Economy, Auto

BMW’s “Future-Proof” EV Strategy

BMW is hedging its bets on the future by planning combustion, hybrid and electric versions of its core nameplates—with all three varieties capable of coming from the same assembly line.

The idea, BMW executives say, is to flex production among power train types according to the whims of the market. Today’s uncertain forecasts for electric vehicles are the motivator, Automotive News reported.

“Nobody knows how many electric vehicles you will sell in 2020, 2021 and 2025,” BMW CEO Harald Krueger said. “You do not know how many plug-in hybrids you will sell, and you do not know how many combustion engines you will sell.

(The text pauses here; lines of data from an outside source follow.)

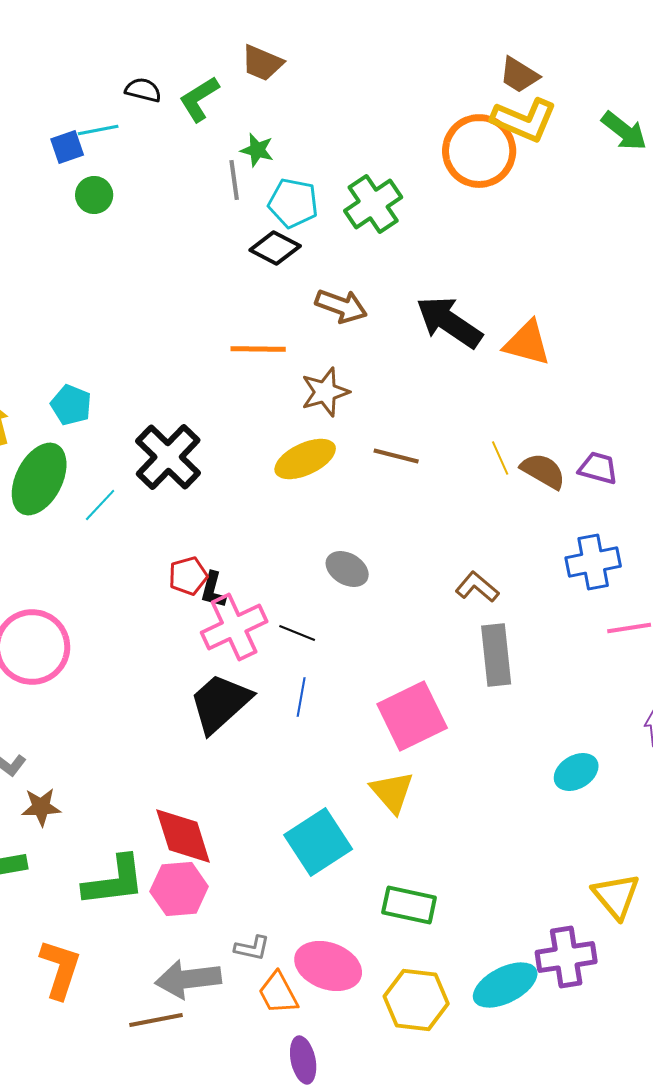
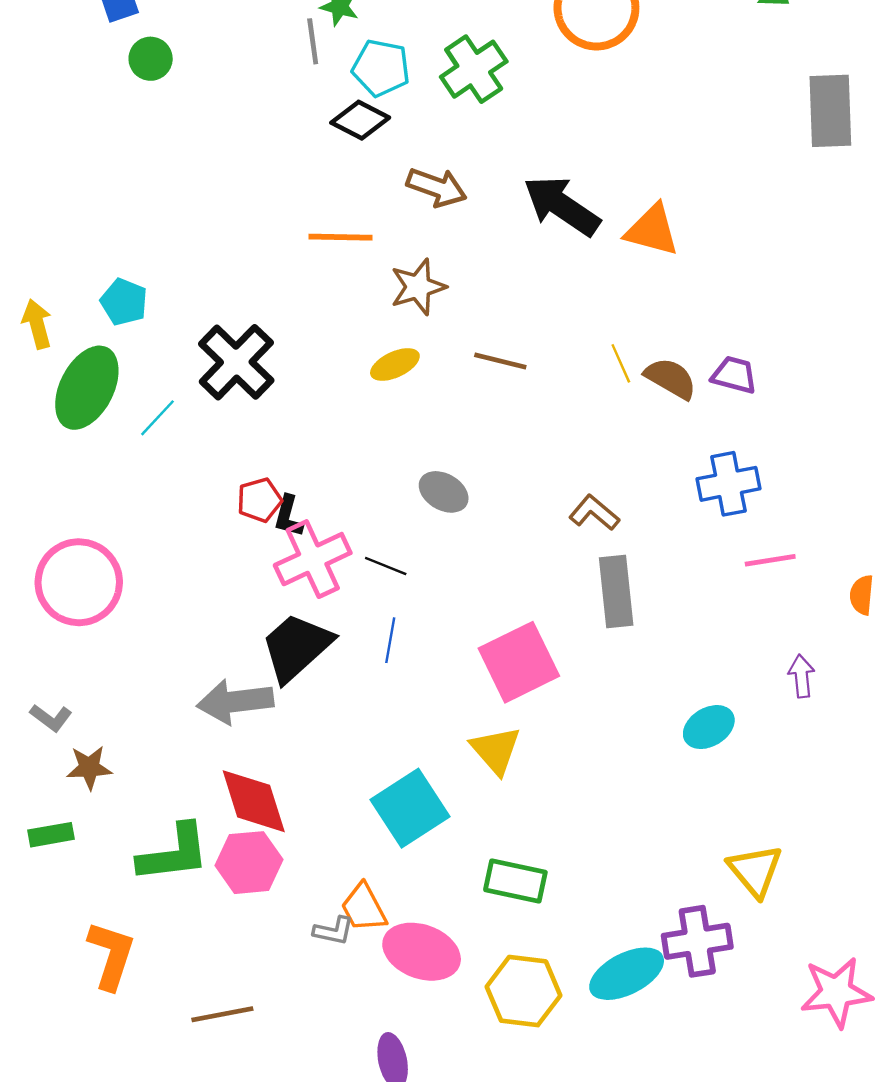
yellow ellipse: (305, 459) -> (395, 365), size x0.7
gray arrow: (188, 979) -> (235, 702), moved
orange trapezoid: (278, 993) -> (364, 908), moved

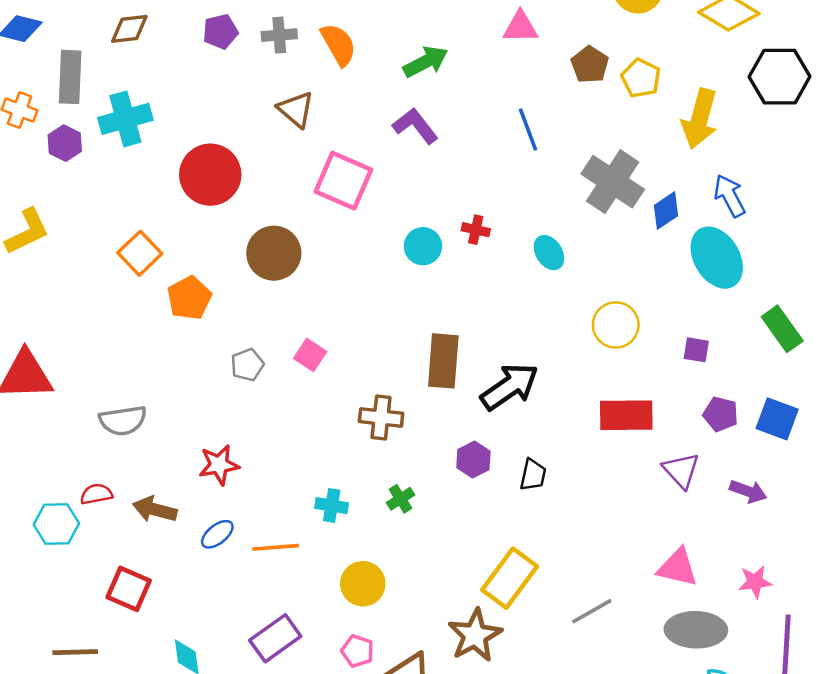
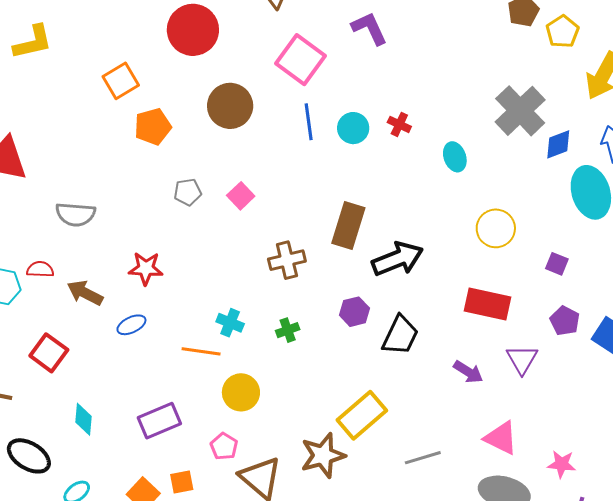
blue line: (528, 129) -> (309, 122), moved
brown cross: (381, 417) -> (287, 260), turned -33
black trapezoid: (533, 475) -> (400, 335), size x1.5
purple arrow: (748, 491) -> (468, 372), moved
orange line: (276, 547) -> (201, 351), moved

The only answer is flexibility [to] deliver all three.”

The approach can help the automaker avoid having to idle some factories while other plants cannot keep up when demand diverges from forecasts. The strategy also calls for BMW to develop “future-proof” platforms that can handle electric power trains as well as combustion engines.

The X3 crossover and 3-series sedan are among the first vehicles likely to offer all available power train types.

BMW has confirmed it will introduce an electric X3 in 2020 and an electric 3 series is expected in 2019 or 2020, after the compact sedan is redesigned. Both the X3 and 3 series will move to BMW’s CLAR cluster architecture, a highly flexible vehicle platform that allows for any of the planned power trains.

“The strategy for the future is to integrate all drive trains, whether it is purely battery-electric, whether it is a hybrid or a purely combustion engine,” said Oliver Zipse, BMW AG board member in charge of production.

“You will see battery-electric right after diesel right after hybrid on the assembly line. That is the only way we think to respond to the necessary flexibility because we don’t not know the demand.”

The approach is a major departure from the philosophy employed today. When BMW launched its i3 electric compact and i8 plug-in hybrid sports car in 2013 and 2014, it created dedicated production systems in its Leipzig, Germany, assembly plant.